Ein ausgewogenes Mass an Polarisierung ist deshalb entscheidend für das gute Funktionieren einer Demokratie.
Gegenmittel zur Vorbeugung und Überwindung von starker Polarisierung
Was können Individuen und demokratische Gesellschaften tun, um starken Polarisierungen entgegenzuwirken? Hier dazu einige zentrale Ansätze:
- Förderung des Dialogs: Offene und respektvolle Gespräche zwischen unterschiedlichen politischen Gruppen können mithelfen, Missverständnisse abzubauen und gemeinsame Werte zu identifizieren. Initiativen, die den interkulturellen Austausch anregen, können ebenfalls hilfreich sein.
- Bildung und Aufklärung: Bildung spielt eine zentrale Rolle, um kritisches Denken zu lernen und Menschen zu ermutigen, verschiedene Perspektiven zu betrachten. Programme, die Medienkompetenz vermitteln, können dazu beitragen, Fehlinformationen und extreme Ansichten zu vermindern.
- Moderation und Kompromiss: Politische Führer und Entscheidungsträger sollten aufgefordert und ermutigt werden, Kompromisse einzugehen und Lösungen zu finden, die für verschiedene Gruppen akzeptabel sind. Dies kann Spannungen abbauen und eine konstruktive Zusammenarbeit fördern.

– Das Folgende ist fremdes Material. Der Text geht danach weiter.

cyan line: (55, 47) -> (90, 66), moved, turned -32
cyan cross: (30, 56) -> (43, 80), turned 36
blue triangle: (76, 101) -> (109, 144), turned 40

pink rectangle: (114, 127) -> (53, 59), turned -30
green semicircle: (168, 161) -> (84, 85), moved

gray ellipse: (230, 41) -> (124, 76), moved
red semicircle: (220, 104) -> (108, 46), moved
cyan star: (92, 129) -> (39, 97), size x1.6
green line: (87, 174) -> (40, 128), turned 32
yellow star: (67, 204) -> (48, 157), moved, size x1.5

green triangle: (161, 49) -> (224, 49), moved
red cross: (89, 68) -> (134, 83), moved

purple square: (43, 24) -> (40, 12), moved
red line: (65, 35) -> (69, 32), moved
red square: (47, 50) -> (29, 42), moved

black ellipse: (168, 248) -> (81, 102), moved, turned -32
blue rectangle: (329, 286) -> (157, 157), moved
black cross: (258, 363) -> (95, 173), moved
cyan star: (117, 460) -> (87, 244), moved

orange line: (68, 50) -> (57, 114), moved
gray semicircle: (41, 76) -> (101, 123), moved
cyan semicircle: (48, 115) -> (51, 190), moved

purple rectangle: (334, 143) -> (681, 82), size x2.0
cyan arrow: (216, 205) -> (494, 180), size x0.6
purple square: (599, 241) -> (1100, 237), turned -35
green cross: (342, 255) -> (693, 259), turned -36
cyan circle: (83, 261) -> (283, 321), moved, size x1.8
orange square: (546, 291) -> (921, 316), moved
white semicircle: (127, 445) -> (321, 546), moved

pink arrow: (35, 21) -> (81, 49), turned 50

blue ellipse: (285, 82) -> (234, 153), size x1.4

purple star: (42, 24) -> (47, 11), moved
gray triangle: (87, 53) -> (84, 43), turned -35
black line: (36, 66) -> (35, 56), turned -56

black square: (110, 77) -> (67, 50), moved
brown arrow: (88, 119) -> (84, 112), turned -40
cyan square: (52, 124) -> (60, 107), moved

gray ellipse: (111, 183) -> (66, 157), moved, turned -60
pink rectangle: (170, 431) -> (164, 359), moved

- Gemeinsame Projekte: Initiativen, die Menschen aus verschiedenen politischen Lagern zusammenbringen, um an gemeinsamen Projekten oder Zielen zu arbeiten, können das Verständnis und die Zusammenarbeit stärken. Solche Projekte könnten sich beispielsweise auf die Lösung lokaler Gemeinschaftsprobleme konzentrieren. Vereine haben in letzter zeit stark an Bedeutung verloren. Das ist demokratiepolitisch bedauerlich. Die freiwillige Feuerwehr, der Turnverein, ein Gesangsverein – sie alle bieten Gelegenheit, dass Menschen aus unterschiedlichen Schichten und mit unterschiedlichen politischen Ansichten sich treffen und zusammenarbeiten. Der gesellschaftlich integrierende Effekt dieser Organisationen ist von hohem Wert.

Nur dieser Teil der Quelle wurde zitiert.